UK: The BottleShop and The Beer Boutique give up

Within one week, two major craft beer retailers in the UK have gone into liquidation in the course of an intensifying competitive environment. The BottleShop announced on Monday that it has appointed a licensed Insolvency Practitioner to place the company into liquidation after two “major suppliers have dropped us with no notice last year.”

Five days before, The Beer Boutique said, the company had entered into a Creditors' Voluntary Liquidation (CVL), a formal insolvency procedure in the UK which involves the directors of an insolvent company voluntarily choosing to bring their business to an end, and wind the company up.

The BottleShop was founded by Andrew Morgan in 2010 and had grown from a small stall at a farmers market in Canterbury, Kent to an influential player in the UK scene. The company maintained bars in London, Canterbury, and Margate; a London warehouse; and a team of 12 full-time and 16 part-time staff members, according to information gathered by GoodBeerHunting.

Less than 2 years ago, The BottleShop was able to raise GBP 395,000 (USD 520,000) through crowd funding which the company said to invest “in a fully refrigerated supply chain for higher value imports. This will allow us to gain access to more prestigious, high-value beer as many US breweries won’t export without this assurance. We are in discussions with more internationally renowned breweries – but can only import their products when we meet their distribution standards,” The BottleShop said at that time.

“Having succeeded on Crowdcube in 2017, we saw a major supplier drop us shortly afterwards and took 23% of our wholesale business with them,” said Andrew Morgan, founder of The Bottle Shop, in a written statement on Monday. “However, we had our highest ever turnover reported in November 2018 and it looked like things were improving but December and January were well under forecast and I knew we had to find a partner or new finance.

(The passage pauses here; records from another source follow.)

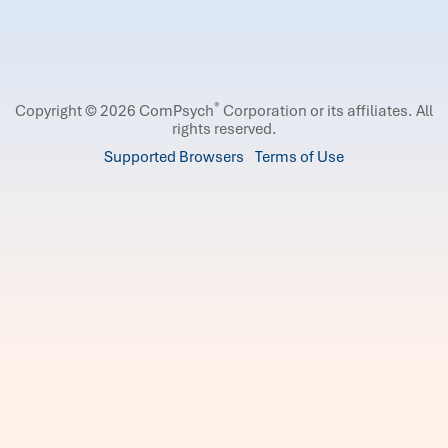
®
Copyright © 2026 ComPsych
Corporation or its affiliates.
All
rights reserved.
Supported Browsers
Terms of Use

We brought on a consultant to help with this and quickly realised the extent of the financial legacy we were carrying from the breweries we’d lost.”

The other insolvent craft beer retailer, The Beer Boutique was London's oldest specialist beer bottle shop and used to called itself “your offline social network.” It was also established in 2010 and its founder, Marc Verlet, a laid-back Belgian, said that it was at that time “almost impossible to get a Belgian beer in London. (…) So we opened our own shop in Putney and filled it with the beer that we wanted to drink.” Over the time, the company grew and opened two more shops, one in Wandsworth and one in Tunbridge Wells in addition to their online shop.

Last Wednesday, the company announced, “We’re sad to announce today that The Beer Boutique has entered into a CVL, as a result of which we will be closing all 3 stores with immediate effect.”

It looks like both shops are victims of the quick evolution of the craft beer industry from a business run by enthusiasts to one of professional managers. While the business has turned from low volume and high margin to a higher volume but lower margin business, especially the bigger brands in the craft beer industry are looking for distribution channels which guarantee those higher volumes. Or to quote Morgan: The two breweries, which stopped working with The BottleShop, “chose to send their beer into supermarkets just after they dropped us.”

According to investigations of GoddBeerHunting, the two “major supplier” were Beavertown Brewery, which sold a minority stake to Heineken in May last year (inside.beer, 26.5.2018) and Danish cult craft brewer Mikkeller which opened in October last year a craft beer bar of its own in London’s Shoreditch district.